### What the exercise asks
Shown below is a listing with pictures; reproduce exactly, and only, the lines between the ones containing "sigo202509017250609" and "recebimento, o Pix", inclusive, leaving the pictures out.

START Given information

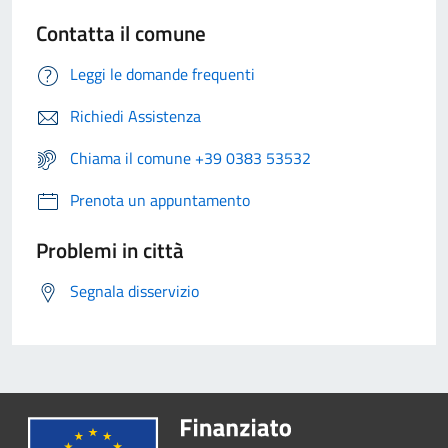
Contatta il comune
Leggi le domande frequenti
Richiedi Assistenza
Chiama il comune +39 0383 53532
Prenota un appuntamento
Problemi in città
Segnala disservizio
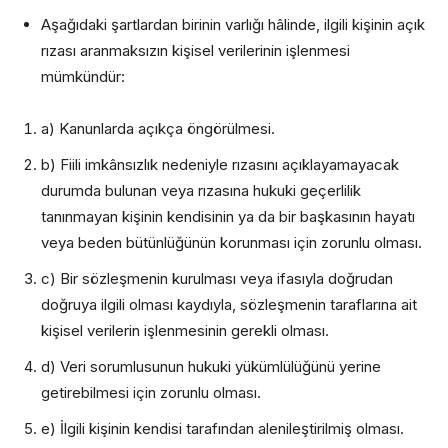
Aşağıdaki şartlardan birinin varlığı hâlinde, ilgili kişinin açık
rızası aranmaksızın kişisel verilerinin işlenmesi
mümkündür:
a) Kanunlarda açıkça öngörülmesi.
b) Fiili imkânsızlık nedeniyle rızasını açıklayamayacak
durumda bulunan veya rızasına hukuki geçerlilik
tanınmayan kişinin kendisinin ya da bir başkasının hayatı
veya beden bütünlüğünün korunması için zorunlu olması.
c) Bir sözleşmenin kurulması veya ifasıyla doğrudan
doğruya ilgili olması kaydıyla, sözleşmenin taraflarına ait
kişisel verilerin işlenmesinin gerekli olması.
d) Veri sorumlusunun hukuki yükümlülüğünü yerine
getirebilmesi için zorunlu olması.
e) İlgili kişinin kendisi tarafından alenileştirilmiş olması.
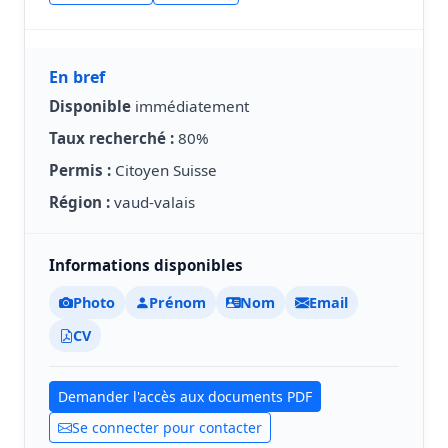
En bref
Disponible
immédiatement
Taux recherché :
80%
Permis :
Citoyen Suisse
Région :
vaud-valais
Informations disponibles
Photo
Prénom
Nom
Email
CV
Demander l'accès aux documents PDF
Se connecter pour contacter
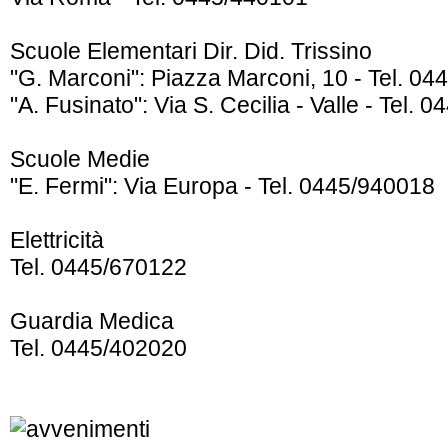
Scuole Elementari Dir. Did. Trissino
"G. Marconi": Piazza Marconi, 10 - Tel. 0
"A. Fusinato": Via S. Cecilia - Valle - Tel.
Scuole Medie
"E. Fermi": Via Europa - Tel. 0445/940018
Elettricità
Tel. 0445/670122
Guardia Medica
Tel. 0445/402020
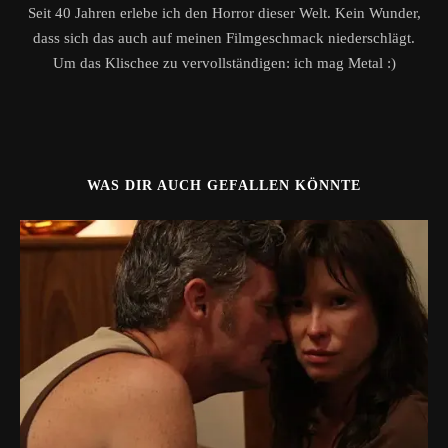
Seit 40 Jahren erlebe ich den Horror dieser Welt. Kein Wunder,
dass sich das auch auf meinen Filmgeschmack niederschlägt.
Um das Klischee zu vervollständigen: ich mag Metal :)
WAS DIR AUCH GEFALLEN KÖNNTE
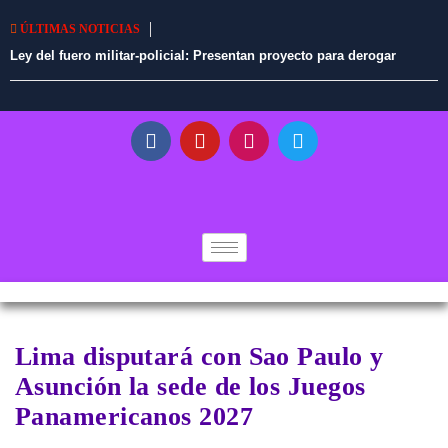
ÚLTIMAS NOTICIAS
Ley del fuero militar-policial: Presentan proyecto para derogar
norma promulgada por Fernando Rospigliosi
Lima disputará con Sao Paulo y
Asunción la sede de los Juegos
Panamericanos 2027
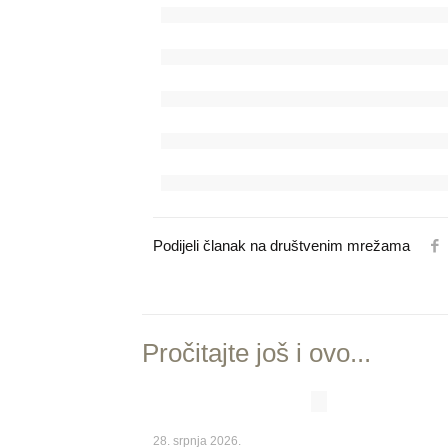
Podijeli članak na društvenim mrežama
Pročitajte još i ovo...
28. srpnja 2026.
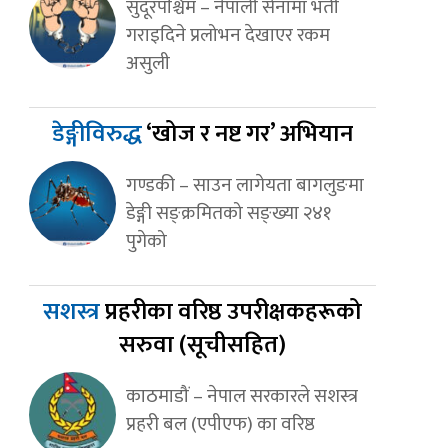
सुदूरपश्चिम – नेपाली सेनामा भर्ती
गराइदिने प्रलोभन देखाएर रकम
असुली
डेङ्गीविरुद्ध
‘खोज र नष्ट गर’ अभियान
गण्डकी – साउन लागेयता बागलुङमा
डेङ्गी सङ्क्रमितको सङ्ख्या २४१
पुगेको
सशस्त्र
प्रहरीका वरिष्ठ उपरीक्षकहरूको
सरुवा (सूचीसहित)
काठमाडौं – नेपाल सरकारले सशस्त्र
प्रहरी बल (एपीएफ) का वरिष्ठ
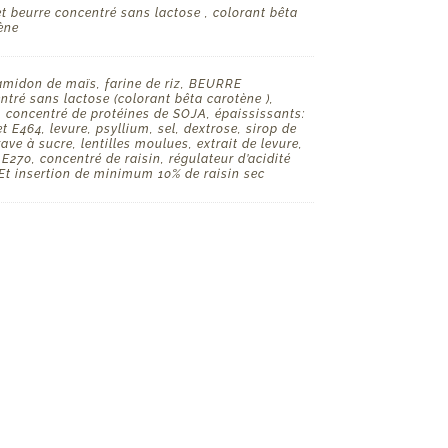
et beurre concentré sans lactose , colorant bêta
ène
amidon de maïs, farine de riz, BEURRE
ntré sans lactose (colorant bêta carotène ),
, concentré de protéines de SOJA, épaississants:
t E464, levure, psyllium, sel, dextrose, sirop de
ave à sucre, lentilles moulues, extrait de levure,
 E270, concentré de raisin, régulateur d’acidité
Et insertion de minimum 10% de raisin sec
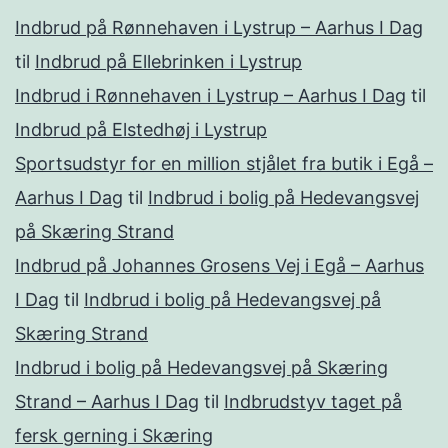
Indbrud på Rønnehaven i Lystrup – Aarhus I Dag
til
Indbrud på Ellebrinken i Lystrup
Indbrud i Rønnehaven i Lystrup – Aarhus I Dag
til
Indbrud på Elstedhøj i Lystrup
Sportsudstyr for en million stjålet fra butik i Egå –
Aarhus I Dag
til
Indbrud i bolig på Hedevangsvej
på Skæring Strand
Indbrud på Johannes Grosens Vej i Egå – Aarhus
I Dag
til
Indbrud i bolig på Hedevangsvej på
Skæring Strand
Indbrud i bolig på Hedevangsvej på Skæring
Strand – Aarhus I Dag
til
Indbrudstyv taget på
fersk gerning i Skæring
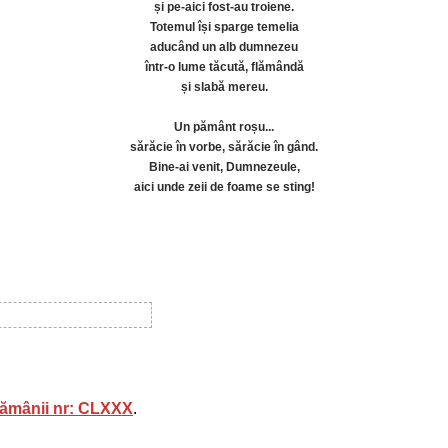
și pe-aici fost-au troiene.
Totemul își sparge temelia
aducând un alb dumnezeu
într-o lume tăcută, flămândă
și slabă mereu.
Un pământ roșu...
sărăcie în vorbe, sărăcie în gând.
Bine-ai venit, Dumnezeule,
aici unde zeii de foame se sting!
tămânii nr: CLXXX
.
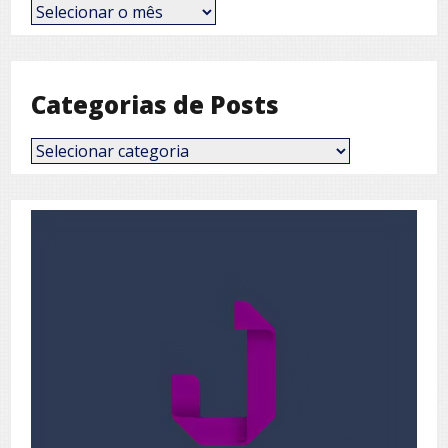
Posts
por
Mês
Categorias de Posts
Categorias
de
Posts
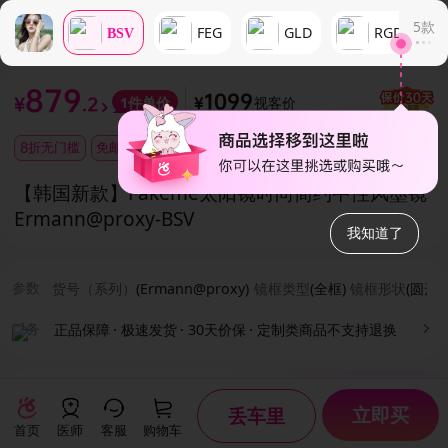
5
款
FEG
GLD
RGD
BSV
879
1099
视客价
1
件单价
¥
.2
¥
8折无门槛
免邮券
【韩国新款】Fakeme太阳镜时尚简约中性风墨镜
Ermann@proxy
-BSV
我知道了
参数
货号（系列）
(
Ermann@proxy
)
镜框类型
(
全框
)
镜框形状
(
圆形
)
服务
正品保障
·
极速发货
·
30天价保
·
定制类商品不支持退换
评价
(1)
我们的评价都来源于用户真实记录
立即买
丢车里
首页
医师
客服
购物车
sigo202509017250609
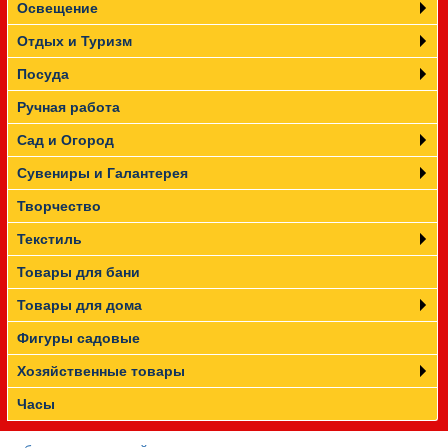
Освещение
Отдых и Туризм
Посуда
Ручная работа
Сад и Огород
Сувениры и Галантерея
Творчество
Текстиль
Товары для бани
Товары для дома
Фигуры садовые
Хозяйственные товары
Часы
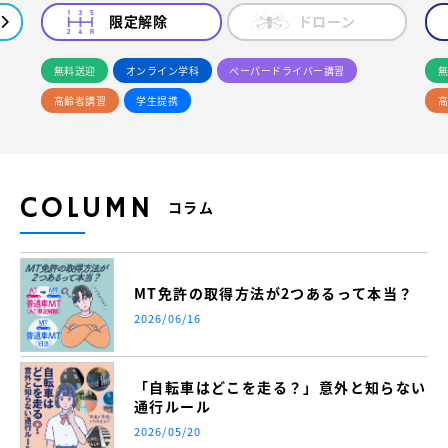
限定解除
ドローン
無料送迎
オンライン学科
ペーパードライバー講習
無
高齢者講習
学生提携
高
COLUMN
コラム
MT免許の取得方法が2つあるって本当？
2026/06/16
「自転車はどこを走る？」意外と知らない
通行ルール
2026/05/20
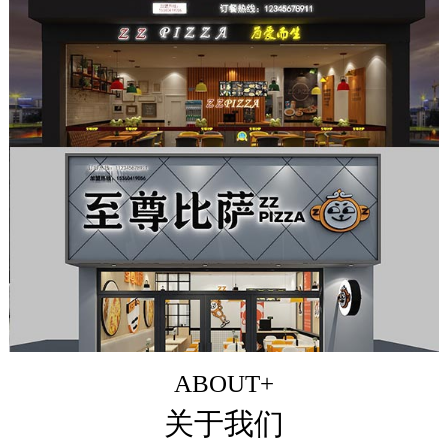
ABOUT+
关于我们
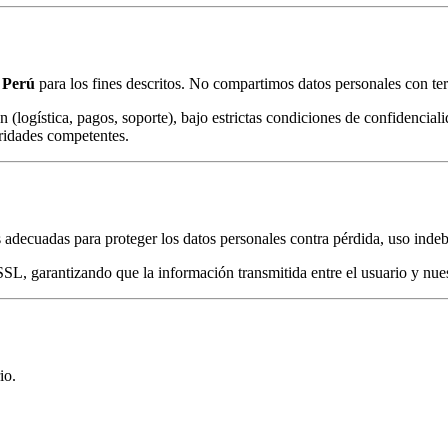
 Perú
para los fines descritos. No compartimos datos personales con ter
 (logística, pagos, soporte), bajo estrictas condiciones de confidenciali
ridades competentes.
 adecuadas para proteger los datos personales contra pérdida, uso indeb
SL, garantizando que la información transmitida entre el usuario y nues
io.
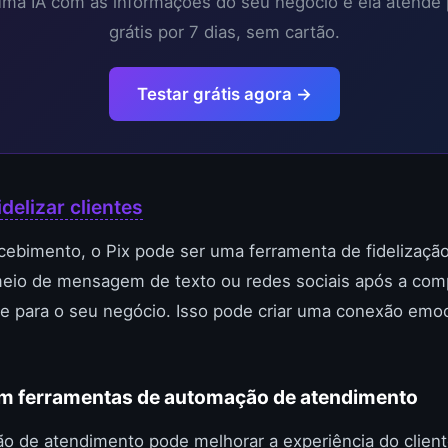
 uma IA com as informações do seu negócio e ela atende
grátis por 7 dias, sem cartão.
Testar grátis agora →
idelizar clientes
recebimento, o Pix pode ser uma ferramenta de fidelizaçã
eio de mensagem de texto ou redes sociais após a comp
te para o seu negócio. Isso pode criar uma conexão emo
com ferramentas de automação de atendimento
ão de atendimento pode melhorar a experiência do clien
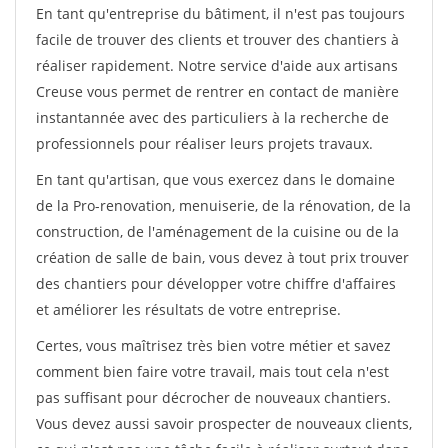
En tant qu'entreprise du bâtiment, il n'est pas toujours
facile de trouver des clients et trouver des chantiers à
réaliser rapidement. Notre service d'aide aux artisans
Creuse vous permet de rentrer en contact de manière
instantannée avec des particuliers à la recherche de
professionnels pour réaliser leurs projets travaux.
En tant qu'artisan, que vous exercez dans le domaine
de la Pro-renovation, menuiserie, de la rénovation, de la
construction, de l'aménagement de la cuisine ou de la
création de salle de bain, vous devez à tout prix trouver
des chantiers pour développer votre chiffre d'affaires
et améliorer les résultats de votre entreprise.
Certes, vous maîtrisez très bien votre métier et savez
comment bien faire votre travail, mais tout cela n'est
pas suffisant pour décrocher de nouveaux chantiers.
Vous devez aussi savoir prospecter de nouveaux clients,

END Given information

### Task solution
sigo202509017250609
Освещение
Отдых и Туризм
Посуда
Ручная работа
Сад и Огород
Сувениры и Галантерея
Творчество
Текстиль
Товары для бани
Товары для дома
Фигуры садовые
Хозяйственные товары
Часы
限定解除
ドローン
無料送迎
オンライン学科
ペーパードライバー講習
無
高齢者講習
学生提携
高
COLUMN
コラム
MT免許の取得方法が2つあるって本当？
2026/06/16
「自転車はどこを走る？」意外と知らない
通行ルール
2026/05/20
ABOUT+
关于我们
 Perú
para los fines descritos. No compartimos datos personales con ter
 (logística, pagos, soporte), bajo estrictas condiciones de confidenciali
ridades competentes.
 adecuadas para proteger los datos personales contra pérdida, uso indeb
SL, garantizando que la información transmitida entre el usuario y nues
io.
 uma IA com as informações do seu negócio e ela atende
grátis por 7 dias, sem cartão.
Testar grátis agora →
idelizar clientes
recebimento, o Pix pode ser uma ferramenta de fidelizaçã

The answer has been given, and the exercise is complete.